We bootstrap the product corpus from the Amazon 2023 Item-Review Snapshot released by UC San Diego. Starting from the raw item metadata, we perform a two-level deduplication pass to obtain a canonical catalog of 37M unique products:

Exact duplicate removal: deterministic normalization (Unicode NFKC, whitespace collapse, punctuation stripping), followed by hashing of canonicalized structured fields (title, brand, category path, key attributes).
Near-duplicate consolidation: approximate similarity joins over text fields using locality-sensitive signatures (MinHash) to collapse minor formatting or templating differences.
Schema harmonization: all product records are mapped into a unified schema with explicit field boundaries (title, brand, category, features, description), allowing controlled ablation studies (title-only vs full-text representations) downstream.

This step is critical for preventing annotation waste on redundant items and for keeping retrieval distributions stable under scale.

To ensure broad coverage of shopping intents (including long-tail and under-specified queries), we generate synthetic queries using GPT-OSS-20B under a constrained generation protocol. We explicitly stratify query generation into six intent families: Attribute-rich (high feature density), Navigational (brand/store/product-line seeking), Gift & audience-specific (recipient + occasion), Generic (category-level intent with minimal attributes), Utility (task/solution), Short & Books (very short head queries + targetted books).

Operationally, each family is produced via templated instruction sets that control attribute cardinality and value realism (e.g., size ranges, compatibility tokens), lexical noise (typos, shorthand, omitted units), query length distribution. We also apply lightweight sanity filters to remove malformed outputs

We embed all queries using embeddinggemma-300M and perform semantic clustering per query family to avoid over-representing near-paraphrases. The objective is to build a query set with high semantic entropy while preserving the natural frequency of coarse intents.

We embed a large pool of candidates (on the order of 110M unique queries). For each query family, we cluster in embedding space, then select cluster representatives to preserve diversity while keeping annotation budgets tractable. Sampling is stratified across families and across cluster sizes to avoid collapse into dominant intent modes. This stage is what converts "a lot of generated text" into a controlled, coverage-oriented evaluation/training distribution.

We embed products using the same embedding model, with two distinct product views to improve recall under heterogeneous query styles:

Index A (Title-only): embeddings derived from title (and optionally brand tokens) to favor navigational/head queries.
Index B (Full text): embeddings derived from title + description + bullet_features + structured attributes to favor attribute-rich/utility queries.
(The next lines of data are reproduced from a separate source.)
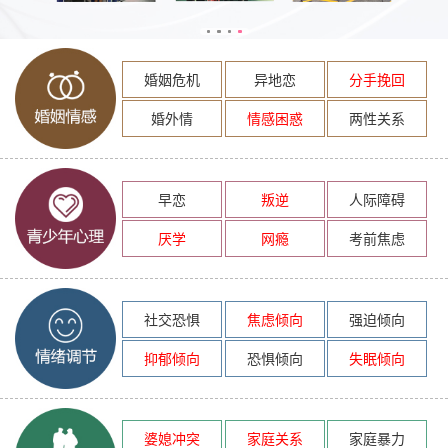
婚姻危机
异地恋
分手挽回
婚外情
情感困惑
两性关系
早恋
叛逆
人际障碍
厌学
网瘾
考前焦虑
社交恐惧
焦虑倾向
强迫倾向
抑郁倾向
恐惧倾向
失眠倾向
婆媳冲突
家庭关系
家庭暴力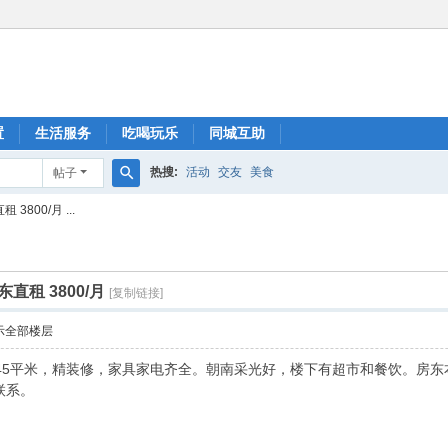
置
生活服务
吃喝玩乐
同城互助
热搜:
活动
交友
美食
帖子
搜
800/月 ...
索
直租 3800/月
[复制链接]
示全部楼层
45平米，精装修，家具家电齐全。朝南采光好，楼下有超市和餐饮。房东
联系。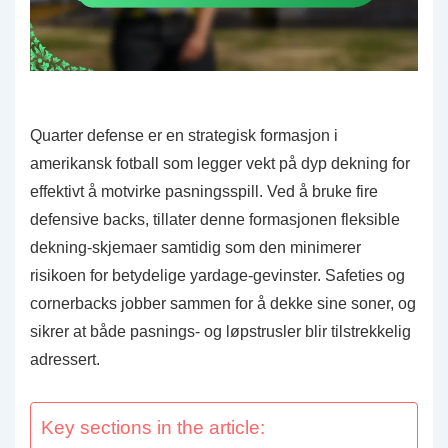
Quarter defense er en strategisk formasjon i
amerikansk fotball som legger vekt på dyp dekning for
effektivt å motvirke pasningsspill. Ved å bruke fire
defensive backs, tillater denne formasjonen fleksible
dekning-skjemaer samtidig som den minimerer
risikoen for betydelige yardage-gevinster. Safeties og
cornerbacks jobber sammen for å dekke sine soner, og
sikrer at både pasnings- og løpstrusler blir tilstrekkelig
adressert.
Key sections in the article: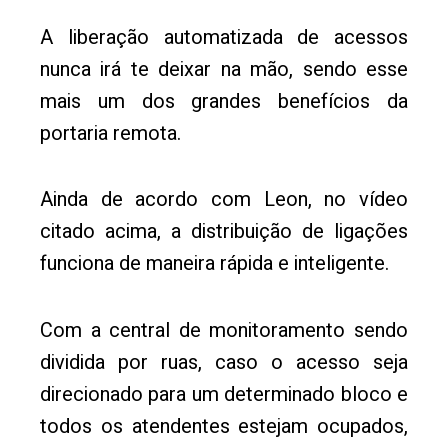
A liberação automatizada de acessos
nunca irá te deixar na mão, sendo esse
mais um dos grandes benefícios da
portaria remota.
Ainda de acordo com Leon, no vídeo
citado acima, a distribuição de ligações
funciona de maneira rápida e inteligente.
Com a central de monitoramento sendo
dividida por ruas, caso o acesso seja
direcionado para um determinado bloco e
todos os atendentes estejam ocupados,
To operate at tens of millions of items, we apply dimension reduction to 256 (MRL trained embeddings), then build FAISS vector indices. We retrieve a recall set by taking:

top-128 candidates from Index A
top-128 candidates from Index B
union → 256 candidates/query (deduplicated by product text)

This dual-index design intentionally trades a small amount of extra retrieval compute for significantly higher recall across query families that rely on different evidence (short lexical cues vs attribute-heavy semantics).

Each (query, product) pair in the recall set is scored by an ensemble "council" of LLMs:

Rather than generating long rationales, we use structured relevance prompts that force the model to emit a single discrete label as the first token. We then take the logits of that first generated token to obtain a calibrated scalar relevance score with minimal decoding overhead.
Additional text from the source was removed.